Jalal Jahanpanah


Topic
Integrated Active Thermal Management for Fast-Charging Lithium-Ion EV Batteries with Li-Plating Mitigation
Currently working on:
Integrated Active Thermal Management for Fast-Charging Lithium-Ion EV Batteries with Li-Plating Mitigation
The accelerating transition toward electric mobility demands batteries capable of fast, reliable, and safe charging. However, current lithium-ion systems encounter major challenges under high-rate charging: uneven temperature distribution, lithium plating, and accelerated aging, which are further intensified under extreme ambient conditions such as cold starts or high-temperature operation. These issues restrict charging speed and compromise both battery life and safety. At present, thermal management systems (BTMS) are typically designed with limited adaptability and weak integration with electrochemical dynamics, preventing real-time mitigation of degradation risks.
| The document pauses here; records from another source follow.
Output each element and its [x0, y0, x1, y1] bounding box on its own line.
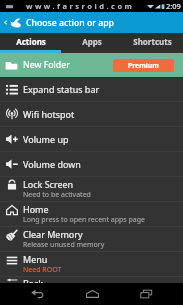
button[interactable]: Clear Memory — [0, 227, 183, 251]
button[interactable]: Wifi hotspot — [0, 102, 183, 126]
button[interactable]: Menu — [0, 252, 183, 276]
staticText: Wifi hotspot — [23, 108, 75, 120]
staticText: Volume up — [23, 133, 69, 145]
staticText: Menu — [23, 253, 48, 265]
staticText: Lock Screen — [23, 178, 74, 190]
staticText: Premium — [128, 61, 159, 70]
button[interactable]: Volume up — [0, 127, 183, 151]
staticText: Release unused memory — [23, 240, 105, 250]
staticText: Shortcuts — [133, 36, 172, 47]
staticText: Clear Memory — [23, 228, 83, 240]
button[interactable]: Expand status bar — [0, 77, 183, 101]
button[interactable]: Recent apps — [129, 283, 163, 305]
staticText: New Folder — [23, 59, 70, 71]
staticText: Need ROOT — [23, 265, 62, 275]
button[interactable]: Shortcuts — [122, 33, 183, 50]
staticText: Expand status bar — [23, 83, 100, 95]
button[interactable]: Home — [75, 283, 109, 305]
staticText: Actions — [16, 36, 46, 47]
staticText: Back — [23, 277, 44, 283]
staticText: www.farsroid.com — [26, 1, 135, 11]
button[interactable]: Volume down — [0, 152, 183, 176]
staticText: Apps — [82, 36, 102, 47]
button[interactable]: Actions — [0, 33, 61, 50]
button[interactable]: Back — [20, 283, 54, 305]
button[interactable]: Home — [0, 202, 183, 226]
staticText: Need to be activated — [23, 190, 91, 200]
button[interactable]: Apps — [61, 33, 122, 50]
staticText: Volume down — [23, 158, 81, 170]
staticText: Choose action or app — [26, 17, 114, 29]
button[interactable]: Choose action or app — [0, 12, 183, 33]
button[interactable]: Back — [0, 277, 183, 283]
staticText: Home — [23, 203, 49, 215]
staticText: Long press to open recent apps page — [23, 215, 145, 225]
button[interactable]: Lock Screen — [0, 177, 183, 201]
button[interactable]: Premium — [113, 59, 174, 72]
staticText: 2:09 — [166, 1, 181, 11]
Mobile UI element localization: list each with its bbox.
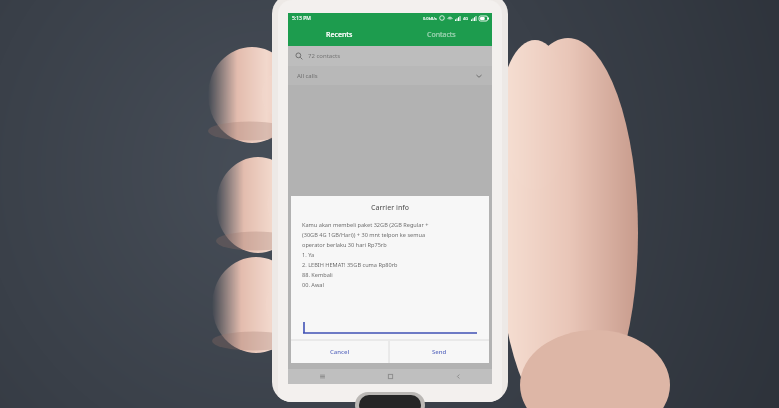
staticText: All calls (297, 72, 318, 80)
staticText: Cancel (330, 348, 350, 356)
other: Search (295, 52, 303, 60)
button[interactable]: Search (288, 46, 492, 66)
button[interactable]: Home (356, 369, 424, 384)
button[interactable]: Contacts (390, 23, 492, 46)
staticText: 00. Awal (302, 281, 324, 289)
button[interactable]: Recent apps (288, 369, 356, 384)
staticText: 0.0kB/s (423, 16, 437, 21)
staticText: 2. LEBIH HEMAT! 35GB cuma Rp80rb (302, 261, 398, 269)
staticText: (30GB 4G 1GB/Hari)) + 30 mnt telpon ke s… (302, 231, 426, 239)
other: Expand (475, 72, 483, 80)
staticText: Carrier info (291, 203, 489, 213)
button[interactable]: Home button (355, 392, 425, 408)
button[interactable] (291, 318, 489, 336)
button[interactable]: Recents (288, 23, 390, 46)
staticText: Send (432, 348, 447, 356)
staticText: 88. Kembali (302, 271, 333, 279)
staticText: 5:13 PM (292, 15, 311, 22)
staticText: operator berlaku 30 hari Rp75rb (302, 241, 387, 249)
button[interactable]: All calls (288, 66, 492, 85)
staticText: 4G (463, 16, 469, 21)
staticText: 1. Ya (302, 251, 315, 259)
staticText: 72 contacts (308, 52, 341, 60)
staticText: Contacts (427, 30, 456, 40)
button[interactable]: Cancel (291, 341, 389, 363)
staticText: Kamu akan membeli paket 32GB (2GB Regula… (302, 221, 429, 229)
button[interactable]: Send (390, 341, 489, 363)
staticText: Recents (326, 30, 353, 40)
There is thus a clear need for intelligent, integrated thermal management frameworks that ensure safe fast charging and sustained performance across a wide range of use cases.
This PhD develops an Integrated Active Battery Thermal Management System that combines electro-thermal modelling, advanced thermal control strategies, and experimental validation to enable safe and efficient fast charging of lithium-ion batteries. The work begins by constructing a physics-based electro-thermal framework grounded in the P2D electrochemical model and reduced-order thermal representations. This framework is used to characterize internal heat generation and transport phenomena during high C-rate charging. To capture the complex interactions between temperature gradients and plating dynamics, the modelling is extended across multiple scales—from single cell to module and pack levels—using computational fluid dynamics (CFD) simulations for realistic heat propagation assessment.
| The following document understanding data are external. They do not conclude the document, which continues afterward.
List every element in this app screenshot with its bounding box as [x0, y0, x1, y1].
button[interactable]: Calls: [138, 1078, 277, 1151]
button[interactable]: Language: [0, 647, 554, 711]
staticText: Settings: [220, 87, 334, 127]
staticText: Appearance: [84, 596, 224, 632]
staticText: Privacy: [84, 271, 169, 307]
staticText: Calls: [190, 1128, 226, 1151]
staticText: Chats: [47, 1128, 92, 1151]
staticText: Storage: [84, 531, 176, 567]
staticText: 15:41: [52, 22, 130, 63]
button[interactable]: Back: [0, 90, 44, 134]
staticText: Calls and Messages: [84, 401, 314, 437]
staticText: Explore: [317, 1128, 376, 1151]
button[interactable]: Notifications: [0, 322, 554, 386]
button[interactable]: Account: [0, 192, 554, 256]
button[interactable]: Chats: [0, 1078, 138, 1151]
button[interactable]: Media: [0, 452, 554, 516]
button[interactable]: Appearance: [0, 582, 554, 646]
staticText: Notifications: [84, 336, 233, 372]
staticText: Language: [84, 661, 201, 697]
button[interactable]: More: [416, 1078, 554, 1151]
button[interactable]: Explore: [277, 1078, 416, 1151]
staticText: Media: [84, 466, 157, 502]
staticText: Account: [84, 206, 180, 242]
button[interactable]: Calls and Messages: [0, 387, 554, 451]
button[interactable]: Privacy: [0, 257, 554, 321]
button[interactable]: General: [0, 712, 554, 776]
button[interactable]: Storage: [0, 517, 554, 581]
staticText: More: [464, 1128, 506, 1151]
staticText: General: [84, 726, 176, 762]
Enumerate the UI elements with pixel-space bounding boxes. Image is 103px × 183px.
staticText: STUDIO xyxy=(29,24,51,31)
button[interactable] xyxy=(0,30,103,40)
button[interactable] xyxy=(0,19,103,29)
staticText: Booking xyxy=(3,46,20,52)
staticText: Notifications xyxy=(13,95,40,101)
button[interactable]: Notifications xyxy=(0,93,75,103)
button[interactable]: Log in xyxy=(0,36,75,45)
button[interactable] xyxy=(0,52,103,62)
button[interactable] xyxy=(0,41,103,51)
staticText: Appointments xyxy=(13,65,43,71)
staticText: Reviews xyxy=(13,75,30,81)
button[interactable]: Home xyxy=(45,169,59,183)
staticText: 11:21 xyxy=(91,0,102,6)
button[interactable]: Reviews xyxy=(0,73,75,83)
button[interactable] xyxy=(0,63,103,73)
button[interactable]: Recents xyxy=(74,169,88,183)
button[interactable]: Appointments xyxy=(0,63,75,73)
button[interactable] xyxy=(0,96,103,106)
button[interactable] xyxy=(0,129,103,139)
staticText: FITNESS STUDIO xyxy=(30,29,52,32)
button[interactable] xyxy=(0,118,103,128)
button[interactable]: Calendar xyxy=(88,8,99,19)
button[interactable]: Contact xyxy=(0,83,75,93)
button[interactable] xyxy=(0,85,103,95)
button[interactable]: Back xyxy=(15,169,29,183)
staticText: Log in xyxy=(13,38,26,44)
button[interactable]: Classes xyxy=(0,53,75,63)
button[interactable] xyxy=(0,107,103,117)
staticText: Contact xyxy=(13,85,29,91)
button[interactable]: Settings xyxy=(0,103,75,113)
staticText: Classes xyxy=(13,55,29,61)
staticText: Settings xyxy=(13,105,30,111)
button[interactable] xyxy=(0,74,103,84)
Building on these insights, the study designs and optimizes thermally modulated charging protocols (TMCP) that dynamically adjust current and thermal conditions to minimize plating and degradation risks. The advanced BTMS concept further integrates hybrid cooling architectures, including air-liquid and immersion systems, to achieve efficient temperature regulation under transient conditions. Experimental work focuses on cell-level modelling and validation using li ion battery cells tested with battery cyclers, electrochemical impedance spectroscopy (EIS) modules, and a thermal chamber to replicate realistic cold-climate operating conditions. These experiments provide essential data for calibrating and validating the electro-thermal and degradation models. In addition, the approach explores the potential of hybrid data-driven methods, such as physics-informed neural networks (PINNs), to enhance parameter identification and improve real-time predictive capability. Altogether, the research aims to establish a robust, physics-informed framework that unifies simulation, experimentation, and control for next-generation battery thermal management.
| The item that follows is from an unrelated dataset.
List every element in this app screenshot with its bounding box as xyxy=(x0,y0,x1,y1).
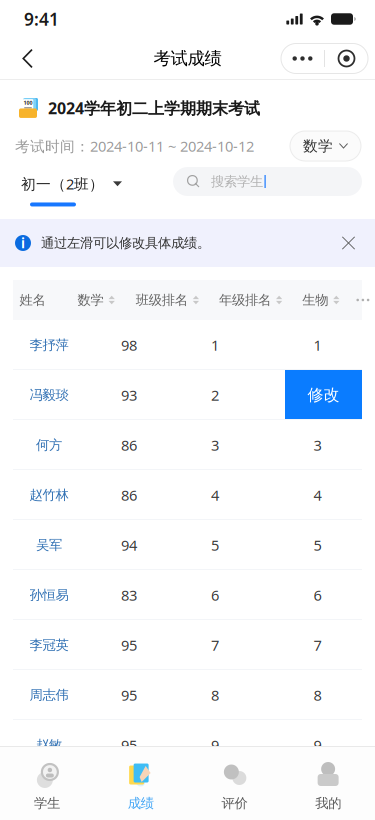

The proposed advanced BTMS is expected to provide more stable temperature control, reduced degradation during fast charging, and enhanced operational safety through proactive thermal and electrochemical management. By coupling physical modelling with adaptive control, the system can improve the efficiency, durability, and safety of EV batteries while reducing the reliance on extensive physical testing. Moreover, the research will produce a validated digital-twin foundation that supports future integration of advanced diagnostic and control strategies. These outcomes will contribute to safer and more climate-resilient electrification, particularly for heavy-duty and off-road applications relevant to Finland’s Intelligent Work Machines domain.
Existing BTMS solutions are typically limited to thermal regulation and do not actively consider electrochemical phenomena such as lithium plating or degradation during charging. Recent developments in digital battery management focus either on cell-level modelling or system-level control, but their interaction remains loosely coupled. Projects like THOR, DigiBatt, and BASE have advanced digitalization and test acceleration but have not addressed fully integrated electro-thermal-control frameworks. This PhD distinguishes itself by pursuing a holistic, predictive approach that connects modelling, simulation, and experimental testing in a unified system. The resulting framework aims to offer stronger adaptability, physical interpretability, and validation capacity, positioning it beyond the capabilities of conventional BTMS designs.